**Exercise input**
· · · · · · ·
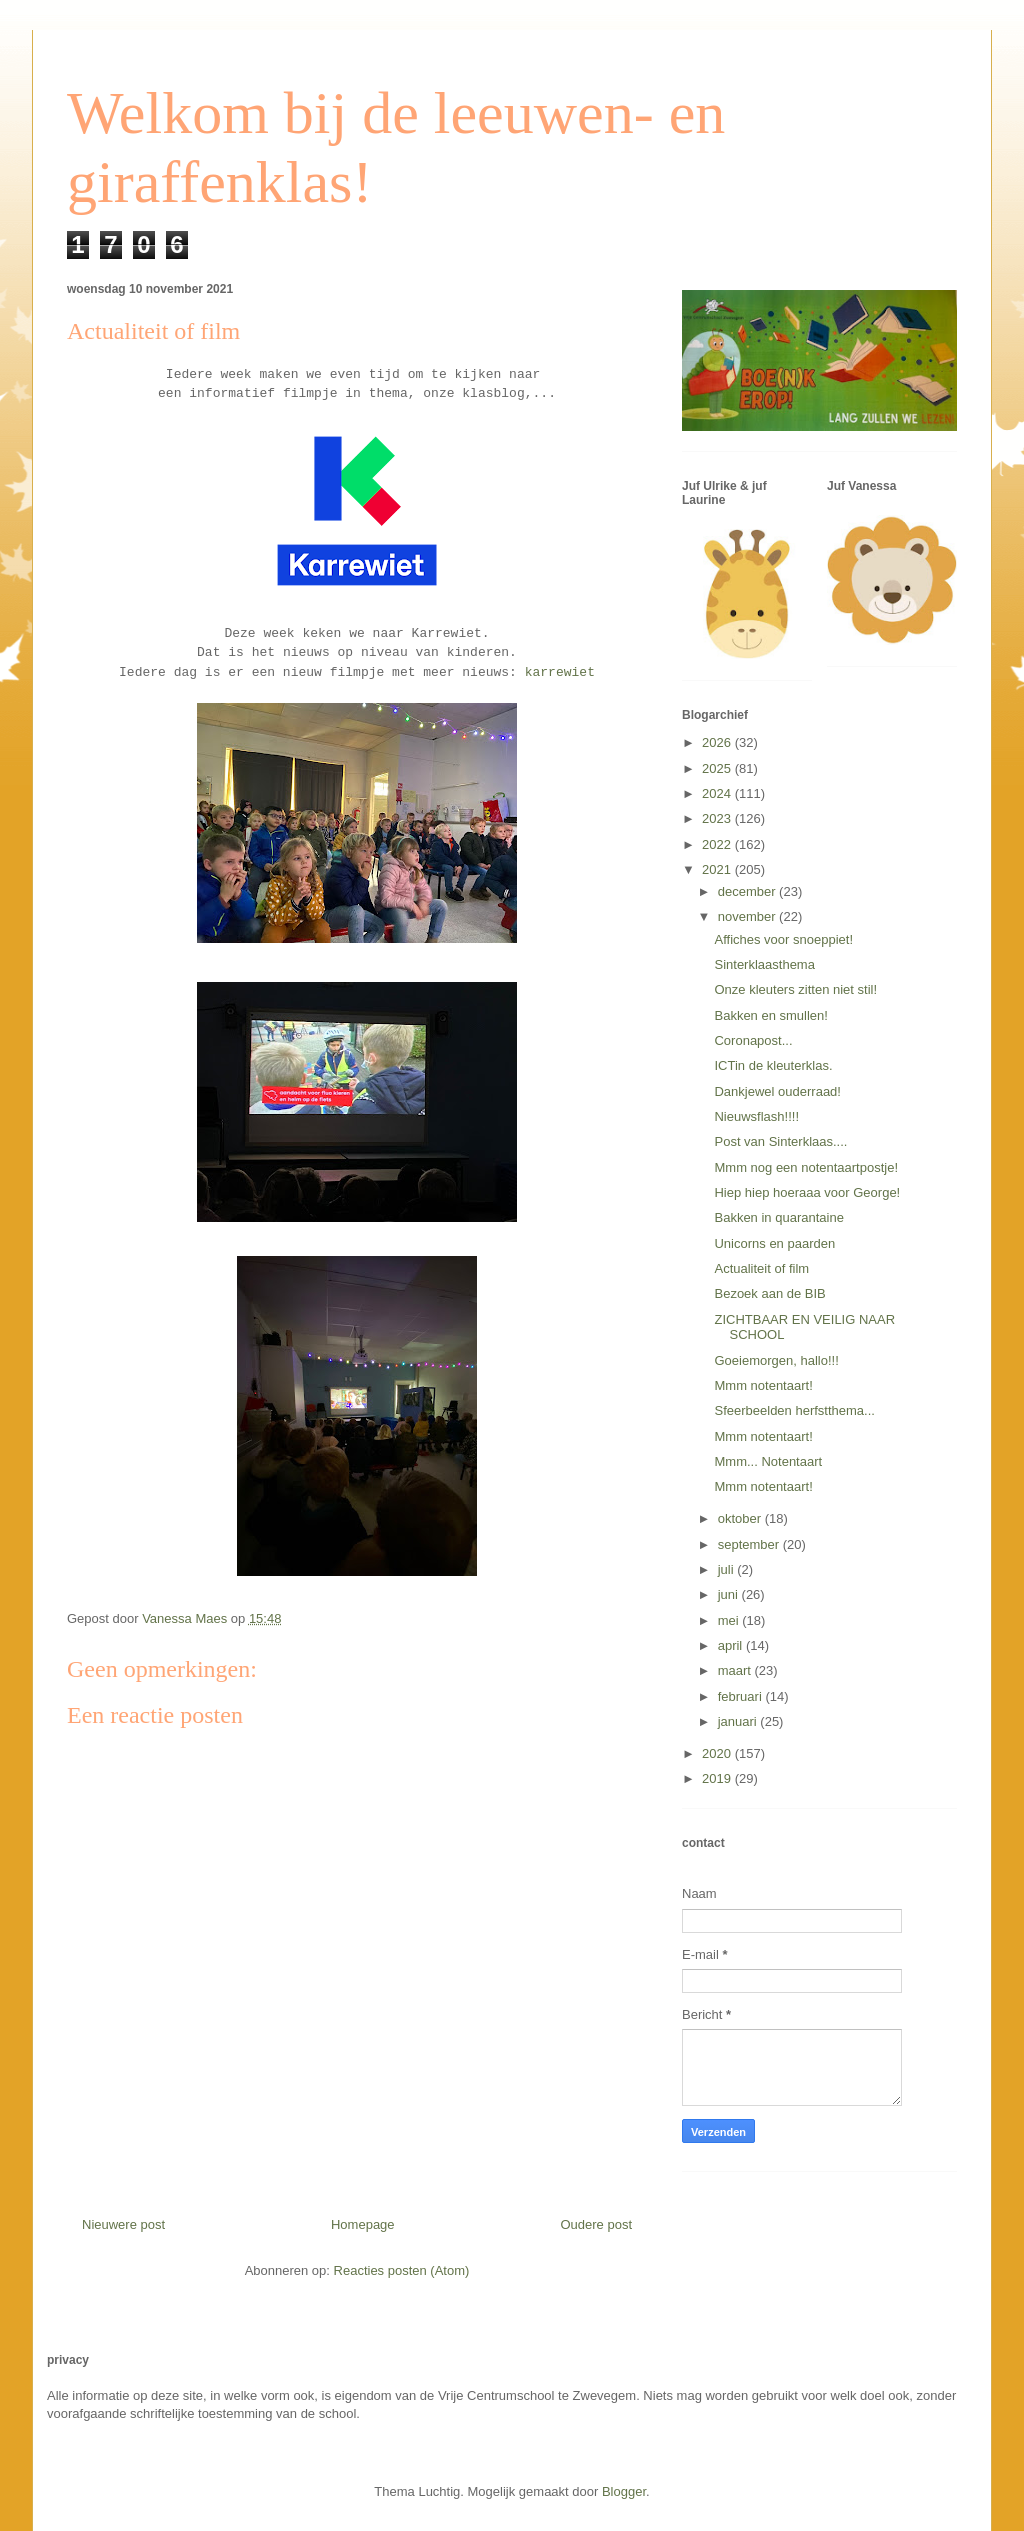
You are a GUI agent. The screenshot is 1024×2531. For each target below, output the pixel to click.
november (748, 916)
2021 (718, 869)
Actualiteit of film (761, 1268)
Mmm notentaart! (763, 1385)
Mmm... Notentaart (768, 1461)
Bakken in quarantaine (778, 1217)
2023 (718, 818)
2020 (718, 1753)
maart (736, 1670)
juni (730, 1594)
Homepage (363, 2224)
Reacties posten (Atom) (402, 2270)
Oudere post (596, 2224)
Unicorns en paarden (774, 1243)
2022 (718, 844)
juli (728, 1569)
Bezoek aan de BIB (769, 1293)
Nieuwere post (123, 2224)
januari (739, 1721)
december (748, 891)
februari (742, 1696)
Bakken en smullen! (770, 1015)
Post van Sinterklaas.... (780, 1141)
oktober (741, 1518)
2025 (718, 768)
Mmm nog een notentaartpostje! (806, 1167)
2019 (718, 1778)
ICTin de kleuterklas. (773, 1065)
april (732, 1645)
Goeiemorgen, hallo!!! (776, 1360)
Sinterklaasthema (764, 964)
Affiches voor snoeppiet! (783, 939)
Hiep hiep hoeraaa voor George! (807, 1192)
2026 (718, 742)
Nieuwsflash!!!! (756, 1116)
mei (730, 1620)
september (750, 1544)
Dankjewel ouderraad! (777, 1091)
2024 (718, 793)
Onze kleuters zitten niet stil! (795, 989)
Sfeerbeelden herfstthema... (794, 1410)
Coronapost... (753, 1040)
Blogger (624, 2491)
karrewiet (560, 672)
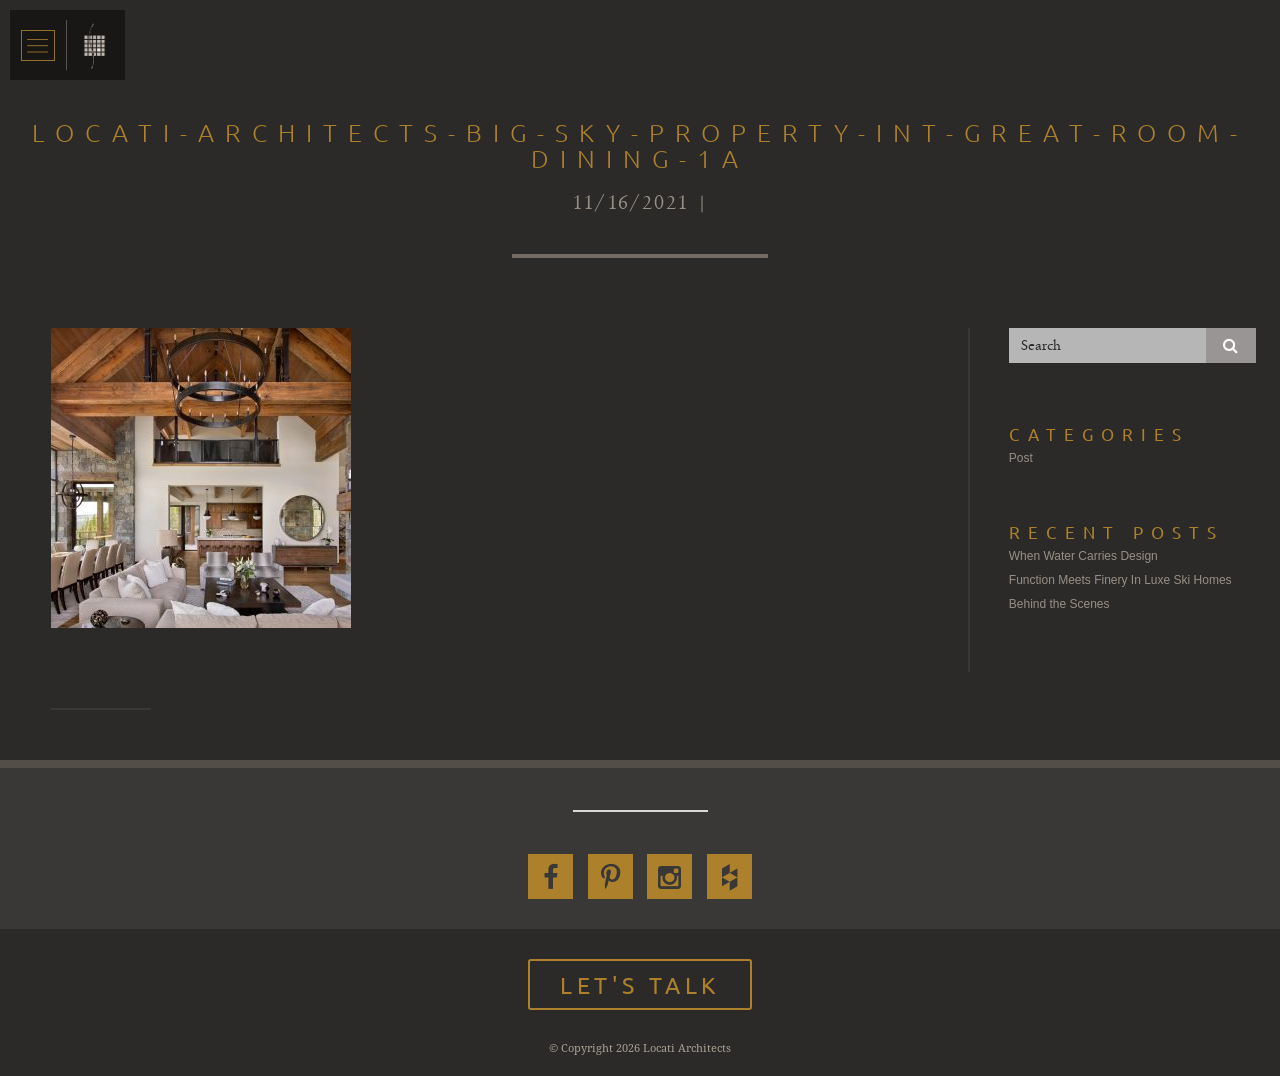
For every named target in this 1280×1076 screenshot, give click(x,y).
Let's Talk (640, 984)
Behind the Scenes (1059, 604)
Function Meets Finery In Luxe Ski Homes (1120, 580)
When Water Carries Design (1083, 556)
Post (1021, 458)
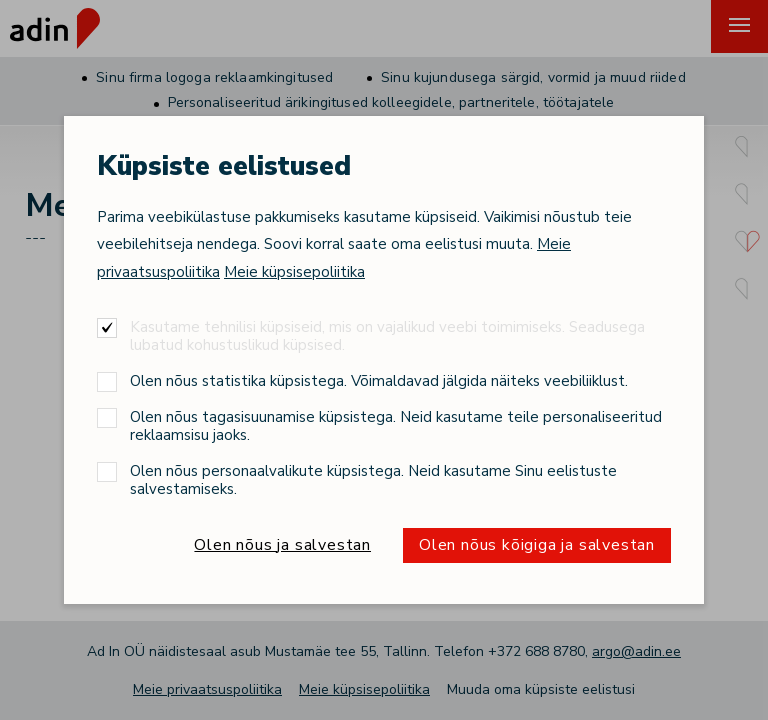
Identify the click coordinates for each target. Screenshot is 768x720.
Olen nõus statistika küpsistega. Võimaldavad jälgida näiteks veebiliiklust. (379, 380)
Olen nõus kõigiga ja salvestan (537, 545)
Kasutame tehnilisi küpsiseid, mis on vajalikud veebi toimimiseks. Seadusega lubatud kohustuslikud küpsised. (387, 335)
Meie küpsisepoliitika (294, 272)
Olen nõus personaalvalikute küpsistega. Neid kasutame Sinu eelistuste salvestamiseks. (373, 479)
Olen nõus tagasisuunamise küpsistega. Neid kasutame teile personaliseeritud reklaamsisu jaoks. (396, 425)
· · · · · · ·
**Task item**
Write every line above again exactly, but leave the pictures out.

**Exercise result**
You are a GUI agent. The screenshot is 1024×2531. For each target below, output the pixel to click.
november (748, 916)
2021 (718, 869)
Actualiteit of film (761, 1268)
Mmm notentaart! (763, 1385)
Mmm... Notentaart (768, 1461)
Bakken in quarantaine (778, 1217)
2023 (718, 818)
2020 (718, 1753)
maart (736, 1670)
juni (730, 1594)
Homepage (363, 2224)
Reacties posten (Atom) (402, 2270)
Oudere post (596, 2224)
Unicorns en paarden (774, 1243)
2022 (718, 844)
juli (728, 1569)
Bezoek aan de BIB (769, 1293)
Nieuwere post (123, 2224)
januari (739, 1721)
december (748, 891)
februari (742, 1696)
Bakken en smullen! (770, 1015)
Post van Sinterklaas.... (780, 1141)
oktober (741, 1518)
2025 (718, 768)
Mmm nog een notentaartpostje! (806, 1167)
2019 (718, 1778)
ICTin de kleuterklas. (773, 1065)
april (732, 1645)
Goeiemorgen, hallo!!! (776, 1360)
Sinterklaasthema (764, 964)
Affiches voor snoeppiet! (783, 939)
Hiep hiep hoeraaa voor George! (807, 1192)
2026 (718, 742)
Nieuwsflash!!!! (756, 1116)
mei (730, 1620)
september (750, 1544)
Dankjewel ouderraad! (777, 1091)
2024 (718, 793)
Onze kleuters zitten niet stil! (795, 989)
Sfeerbeelden herfstthema... (794, 1410)
Coronapost... (753, 1040)
Blogger (624, 2491)
karrewiet (560, 672)
For every named target in this 1280×1076 screenshot, give click(x,y).
Let's Talk (640, 984)
Behind the Scenes (1059, 604)
Function Meets Finery In Luxe Ski Homes (1120, 580)
When Water Carries Design (1083, 556)
Post (1021, 458)
Identify the click coordinates for each target. Screenshot is 768x720.
Olen nõus statistika küpsistega. Võimaldavad jälgida näiteks veebiliiklust. (379, 380)
Olen nõus kõigiga ja salvestan (537, 545)
Kasutame tehnilisi küpsiseid, mis on vajalikud veebi toimimiseks. Seadusega lubatud kohustuslikud küpsised. (387, 335)
Meie küpsisepoliitika (294, 272)
Olen nõus personaalvalikute küpsistega. Neid kasutame Sinu eelistuste salvestamiseks. (373, 479)
Olen nõus tagasisuunamise küpsistega. Neid kasutame teile personaliseeritud reklaamsisu jaoks. (396, 425)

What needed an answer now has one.